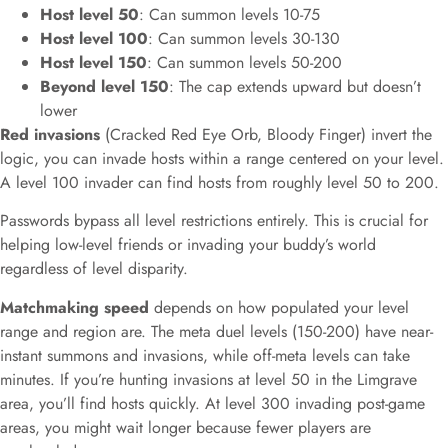
Host level 50
: Can summon levels 10-75
Host level 100
: Can summon levels 30-130
Host level 150
: Can summon levels 50-200
Beyond level 150
: The cap extends upward but doesn’t
lower
Red invasions
(Cracked Red Eye Orb, Bloody Finger) invert the
logic, you can invade hosts within a range centered on your level.
A level 100 invader can find hosts from roughly level 50 to 200.
Passwords bypass all level restrictions entirely. This is crucial for
helping low-level friends or invading your buddy’s world
regardless of level disparity.
Matchmaking speed
depends on how populated your level
range and region are. The meta duel levels (150-200) have near-
instant summons and invasions, while off-meta levels can take
minutes. If you’re hunting invasions at level 50 in the Limgrave
area, you’ll find hosts quickly. At level 300 invading post-game
areas, you might wait longer because fewer players are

ASSIGNMENT:
Restate the entries verbatim and exclude any pictures.

RESPONSE:
Host level 50
: Can summon levels 10-75
Host level 100
: Can summon levels 30-130
Host level 150
: Can summon levels 50-200
Beyond level 150
: The cap extends upward but doesn’t
lower
Red invasions
(Cracked Red Eye Orb, Bloody Finger) invert the
logic, you can invade hosts within a range centered on your level.
A level 100 invader can find hosts from roughly level 50 to 200.
Passwords bypass all level restrictions entirely. This is crucial for
helping low-level friends or invading your buddy’s world
regardless of level disparity.
Matchmaking speed
depends on how populated your level
range and region are. The meta duel levels (150-200) have near-
instant summons and invasions, while off-meta levels can take
minutes. If you’re hunting invasions at level 50 in the Limgrave
area, you’ll find hosts quickly. At level 300 invading post-game
areas, you might wait longer because fewer players are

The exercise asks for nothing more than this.